I’m not talking about all the usual suspects that can’t seem to find their way to peace…you know, like the big places of Afghanistan and Iraq and that whole sad ongoing Middle-East scene…no, I’m talking about the peace we are each responsible for.
Peace within and peace without.
And this morning I discovered that an email I sent yesterday disturbed the peace.
It certainly wasn’t intentional. I sent it with all good intentions and with what I thought was a genuine spirit of curiousity. But the studies tell us that the majority of our ability to communicate with each other is through non-verbal body language…
That should have been my first clue, as obviously email has no body language…so we are left with the other very real statistic that tells us that 50 % of us get the message wrong.

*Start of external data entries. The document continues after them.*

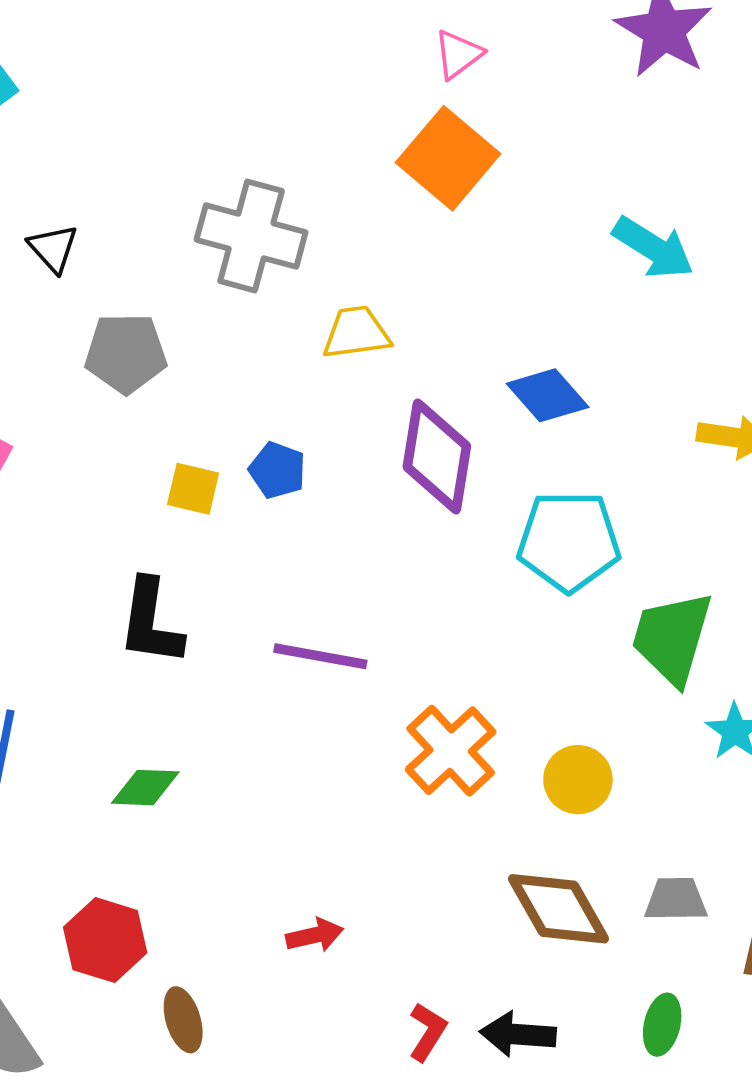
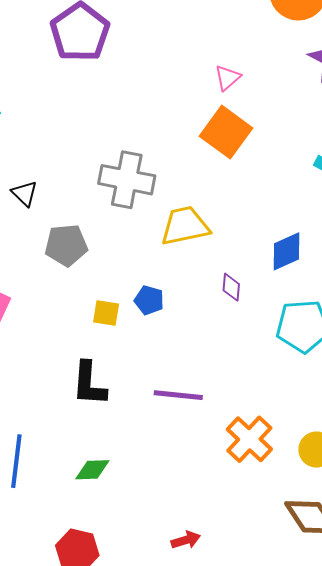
yellow trapezoid: (356, 333) -> (185, 226), size x1.4
blue diamond: (548, 395) -> (286, 251), turned -69
purple diamond: (437, 457) -> (231, 287), size x0.5

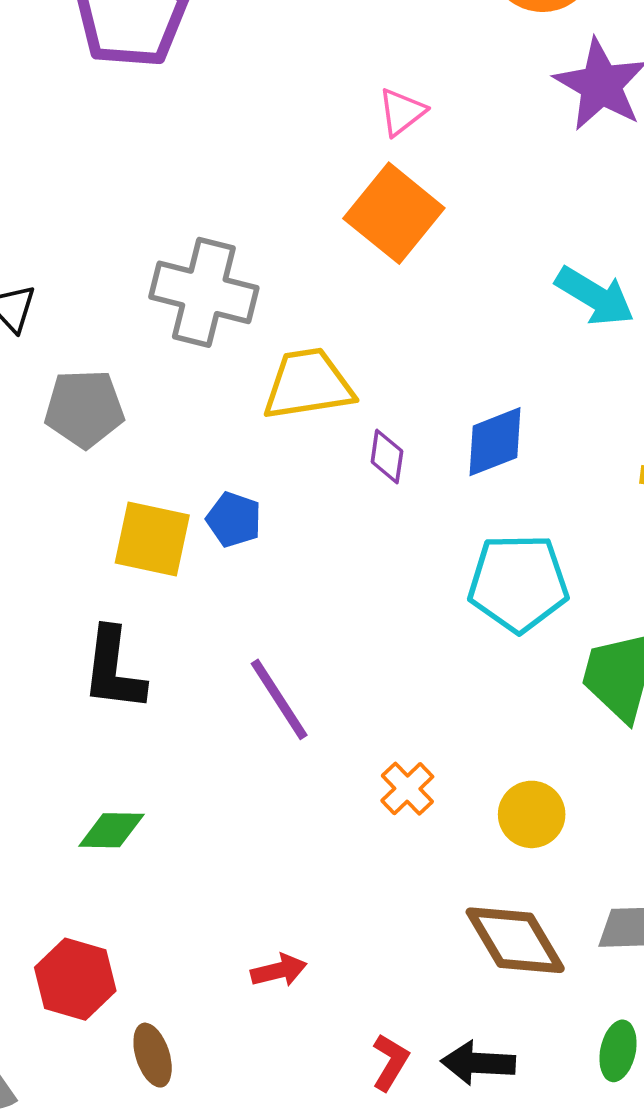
purple diamond: (231, 287) -> (387, 456), moved
yellow square: (106, 313) -> (152, 539), size x1.5
purple line: (178, 395) -> (279, 699), turned 48
orange cross: (249, 439) -> (407, 789), size x0.6

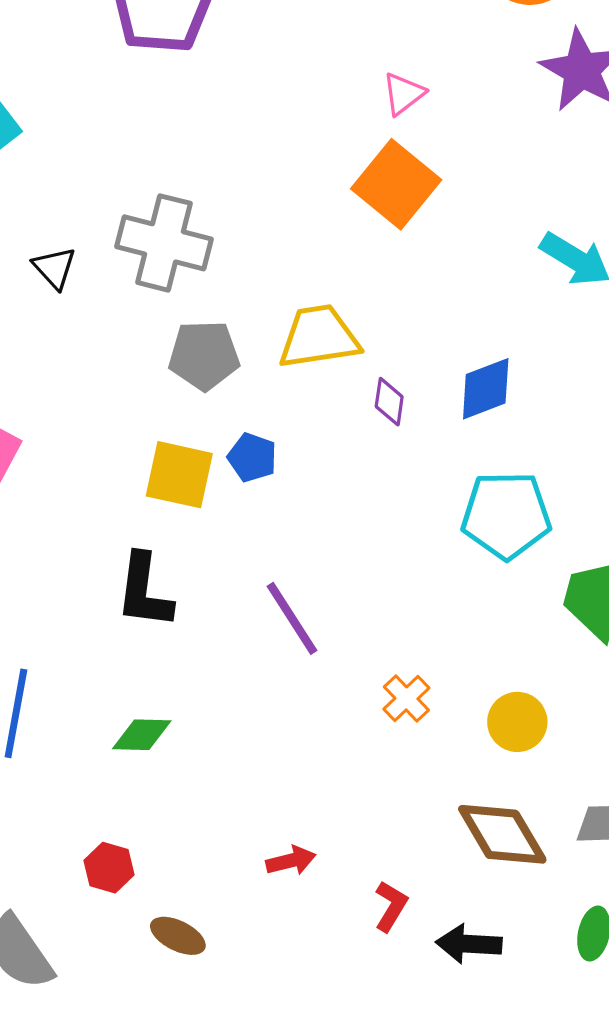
gray cross: (204, 292) -> (164, 243), moved
gray pentagon: (84, 409) -> (204, 355), moved
red hexagon: (75, 979) -> (109, 868), size x0.7
brown ellipse: (153, 1055) -> (178, 936), turned -46
red L-shape: (390, 1062) -> (391, 906), moved

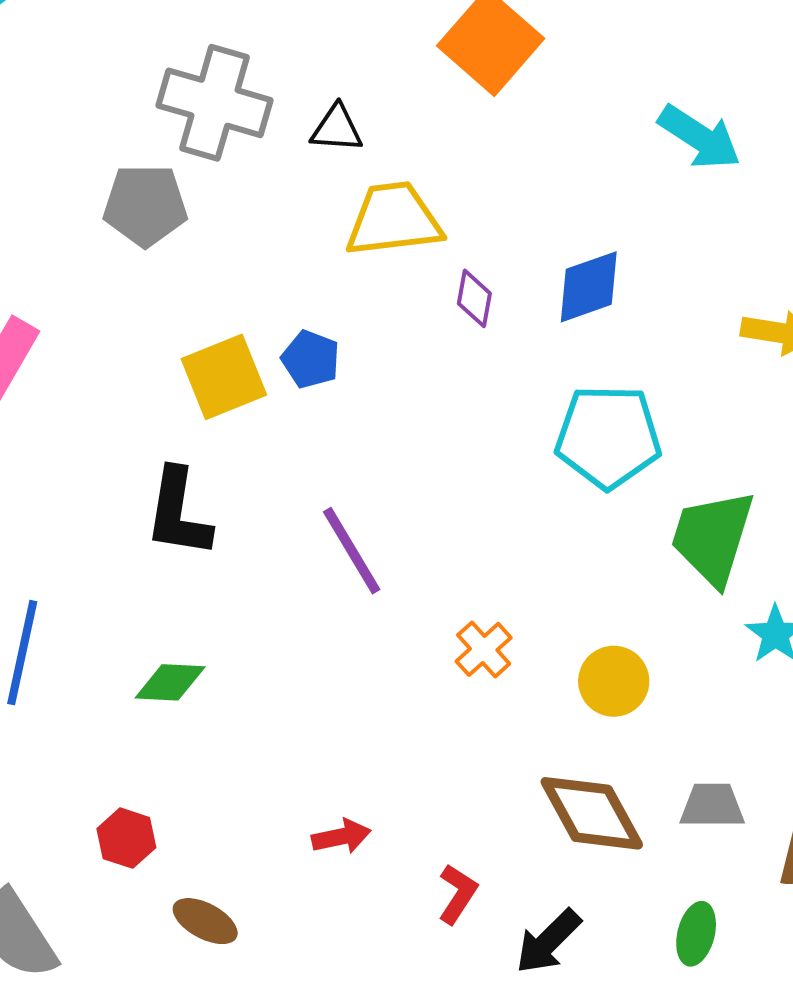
black triangle: (54, 268) -> (337, 129), moved, turned -45
gray pentagon: (204, 355) -> (145, 205), moved
yellow square: (179, 475) -> (224, 377), turned -36
black arrow: (469, 944) -> (548, 941), turned -50

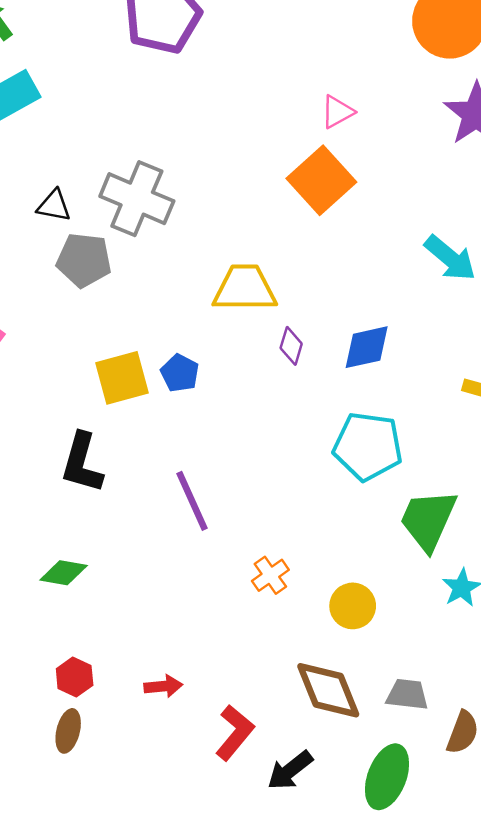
black triangle: (337, 129) -> (54, 206), moved
red hexagon: (126, 838) -> (75, 677), moved
red L-shape: (458, 894) -> (235, 733), size x1.4
brown ellipse: (205, 921) -> (68, 731), turned 69
green ellipse: (696, 934) -> (387, 777), size x1.6

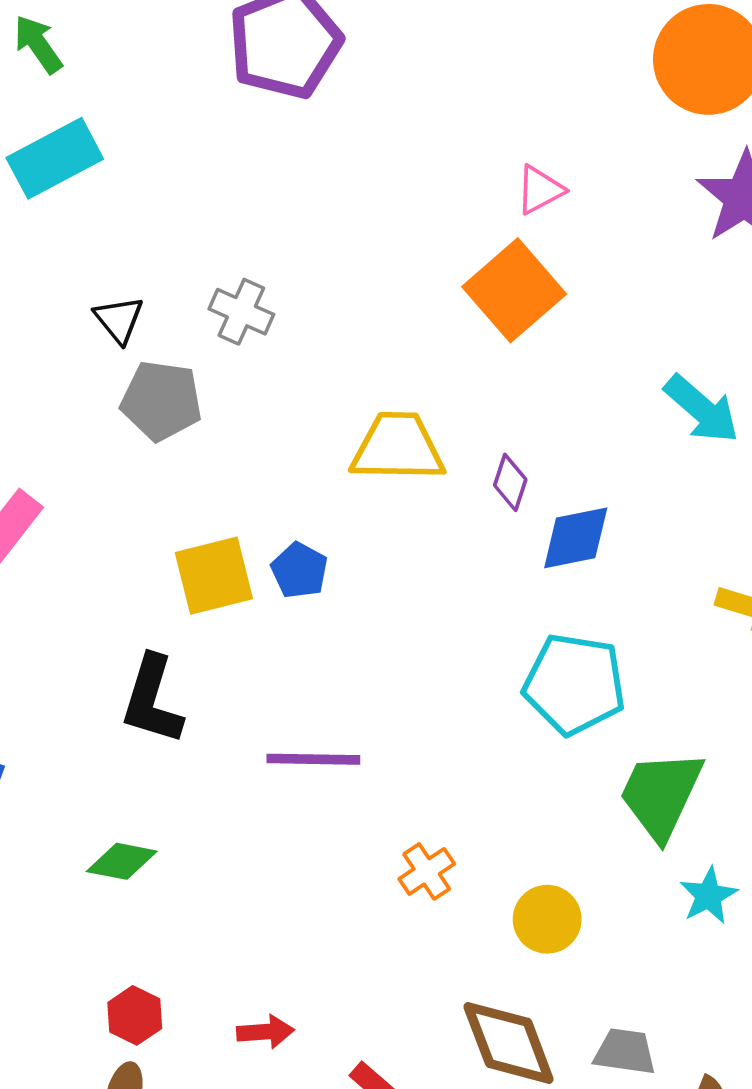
gray cross: (137, 199) -> (241, 312), size x0.6
black triangle: (54, 206) -> (119, 320), turned 39
purple diamond: (291, 346) -> (510, 482), moved
purple line: (192, 501) -> (313, 759), turned -66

Seriously, I’m sure I read it was 50%…I will research that further, but suffice it to say that it’s a miracle we manage to get our messages sent and received with anything close to resembling understanding.
All that to say, that when I got the rather angered response, I tried quickly to mitigate and soften what I’d thought was already a fairly soft message. The content isn’t the point and no, I will not reveal what/who the email concerned; the point is, I failed to cultivate peace.
I’m working on it. I’m trying to communicate kindness before I ever hit send. Mostly I think it’s working. I am sorry when it doesn’t.